Conservatives: The Wrath of the Nothing

20130630-173640.jpg

A homeless man in Leicester

In Leicester, the council have just made some pivotal decisions on whether they will continue to provide funding for single homeless people. What little support there was for people who are not disabled or classed as “vulnerable” is now being decimated.

So, if you find yourself in a position where your wife wants you out and you think it’s best to leave the house for your kids – then it’s park bench for you, mate. If your business burns out because nobody is spending any money – that National Insurance you paid over the years won’t help you now, pal. If your house, haunted by hiked-up mortgages and binding bills, falls into the bank of oblivion then sorry buddy – I hope the gutter is warm, because there’s no way out from there.

With government cuts and parties intent on snidely selling off chunks of our public services; all our parliamentary decisions finalised by people we didn’t elect but who inherited silver spoons up their backsides and a billion in their back-pocket; and the Daily Mail informing a mass proportion of the oblivious population, it’s no wonder every system we have in place here is crumbling before our very eyes.

I can’t help but think of 80′s children’s classic, The Never-Ending Story. What is happening to Britain is reminiscent of “The Nothing” that swallows the land of Fantasia, leaving a black, gaping abyss in its wake.

In the homeless hostel I live in, I am seeing people get sucked into holes. One minute they are there, the next they are gone, sometimes with no explanation. They are left to wander in the dark as weary tumble-weed, gathering society’s dust, living like rats in sewers of shame as strangers pass them by, calling them names that make them feel like they deserve this. When it comes to hostel beds, being disabled is a blessing: I will be one of the last to walk the plank.

Last night a man was almost on his knees at the reception desk, fleeing like a refugee from London, where the Class War had carved his helpless descent into joblessness and homelessness.

“They told me to leave London,” he said. “Get out, they told me, go to another city. We can’t help you here, there are too many people – there’s nothing we can do.”

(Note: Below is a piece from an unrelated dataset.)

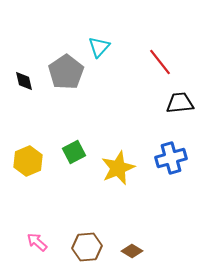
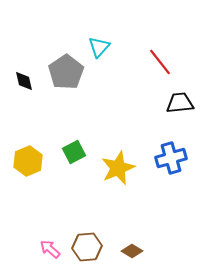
pink arrow: moved 13 px right, 7 px down
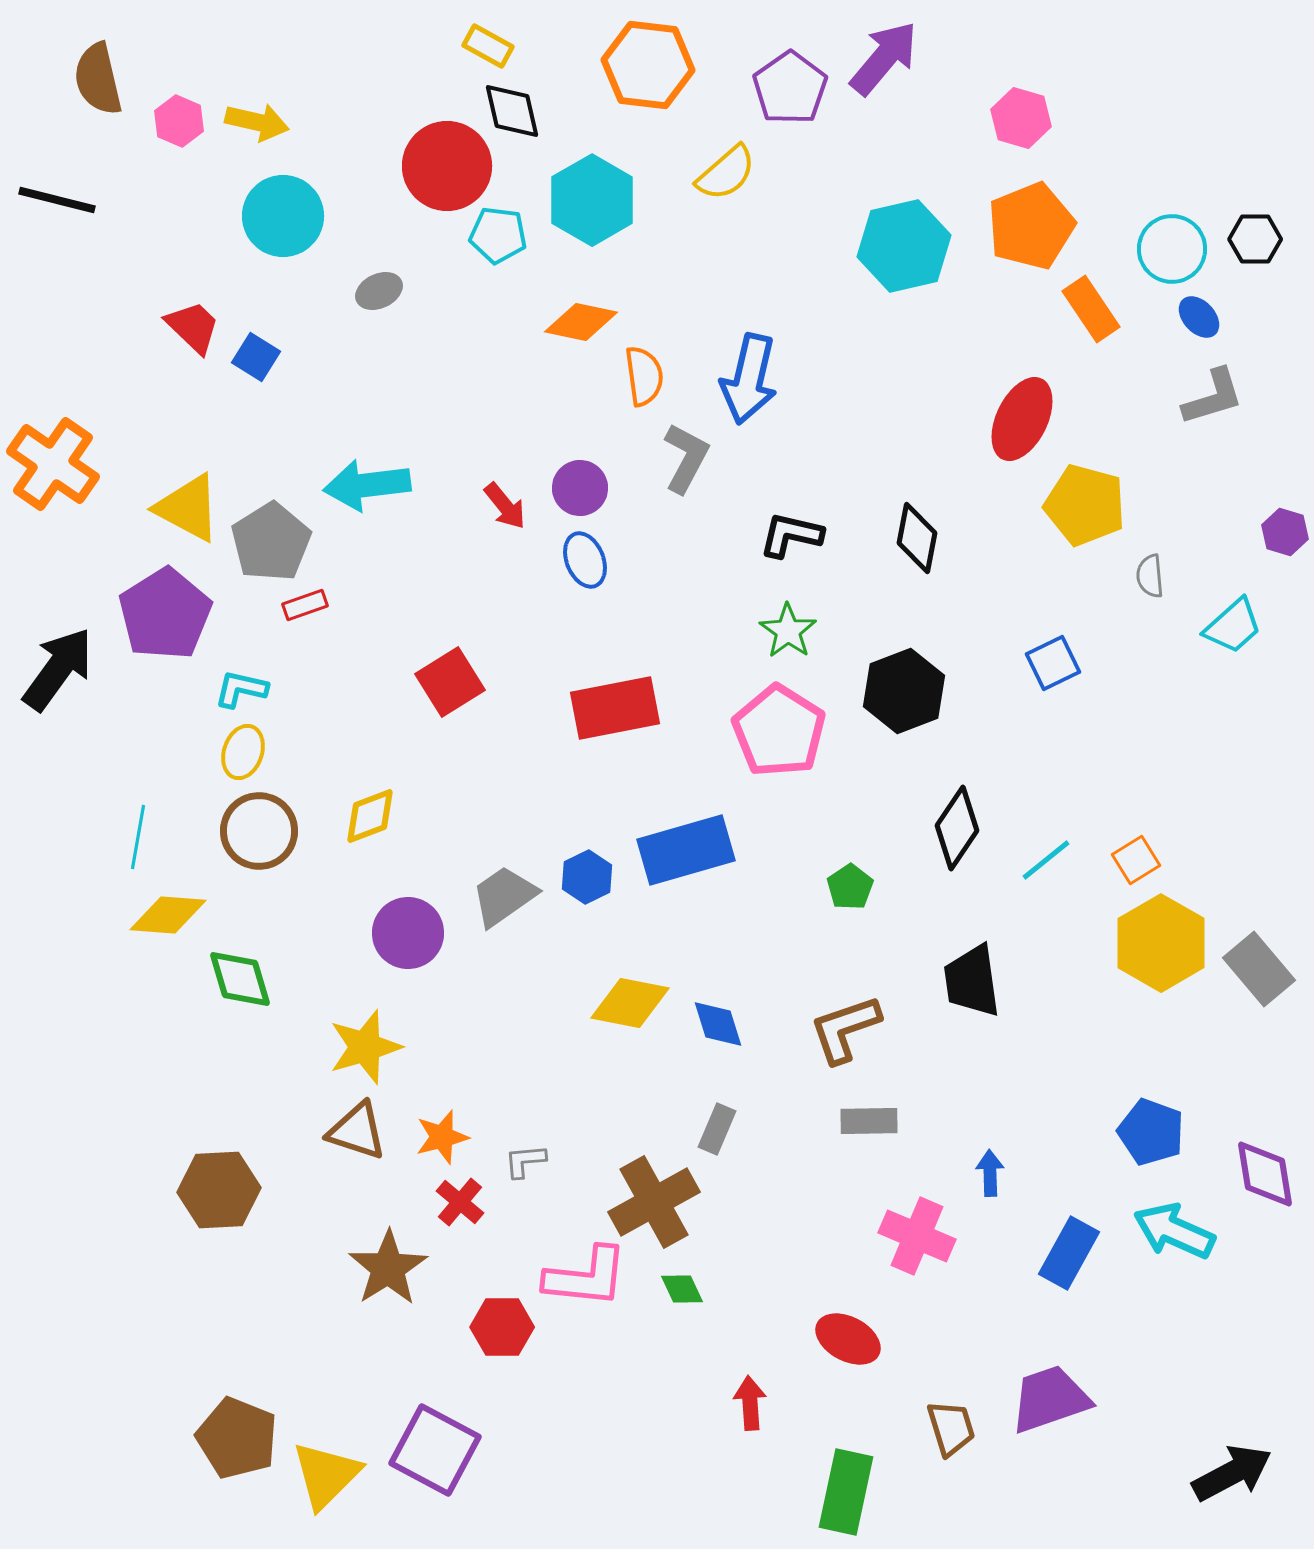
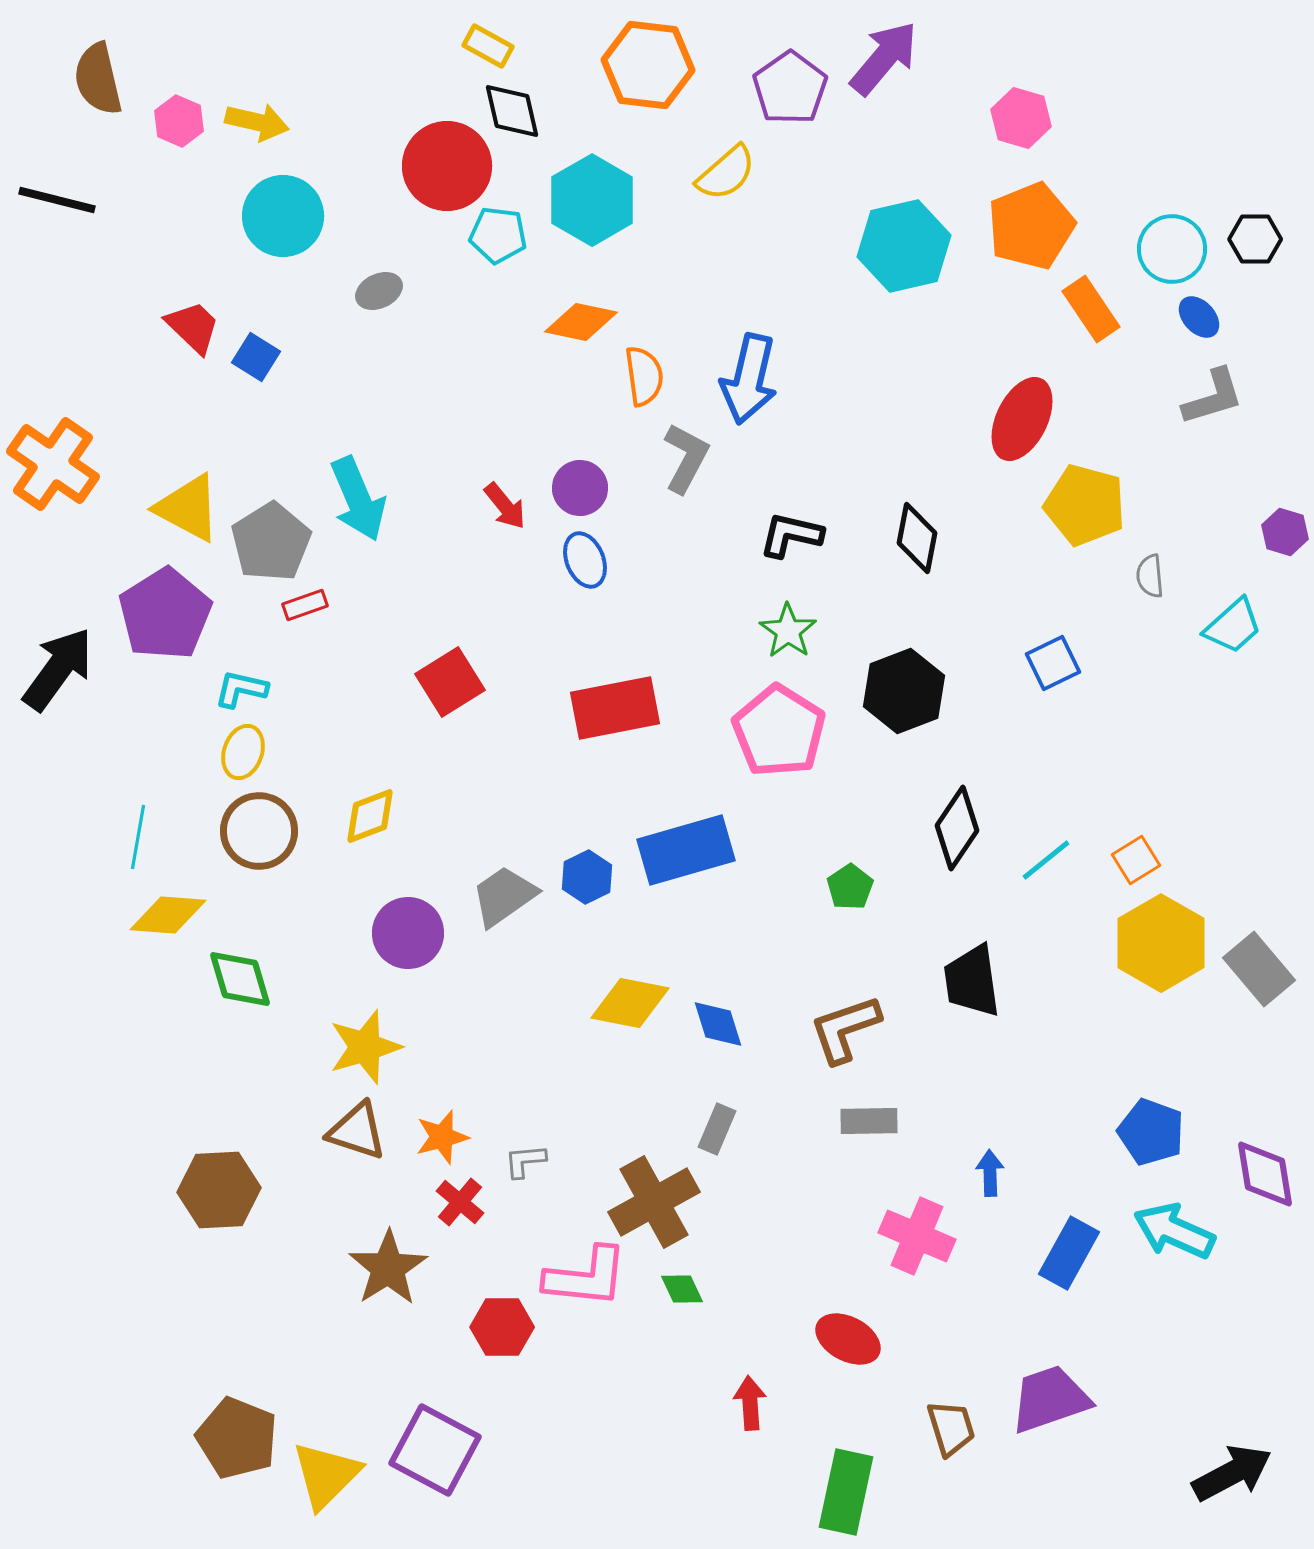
cyan arrow at (367, 485): moved 9 px left, 14 px down; rotated 106 degrees counterclockwise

Flee, people, Flee. Swarm in your hoards to the Ghettos, to the “working class” towns and away from our big white houses: you are not welcome here. The city of London tremors with the weight of greed. Boris Johnson combs out the caked-on flakes of skin from his scalp and blows them to the dust: “here you go, homeless – there’s plenty of protein in that”.

Come and see Leicester, City of Culture. Come and see our hollow shop-windows, our boarded-up factories; our hopeless youth. We will stare up at you from the shadows with our sad eyes beaming like bats’, beacons of the ache of betrayal, hoping that we bore into your soul the way you cut into ours when you took away everything; when you blighted our future. We will not let you forget.

Fantasia was built on dreams, and the moral of The Never-Ending Story was that if we believe in our dreams, even the most damaged of structures can be rebuilt. I hope we, as British People, can conquer The Nothing and preserve the system our grandparents broke their backs building for us after the war; one that was meant to ensure future generations would not have to suffer poverty, famine and disease ever again.

So what of the future? The stuffy summer is smothered with discontent. We stand like brittle bracken against a raging storm but we are human beings; sometimes all we have left to do is hope.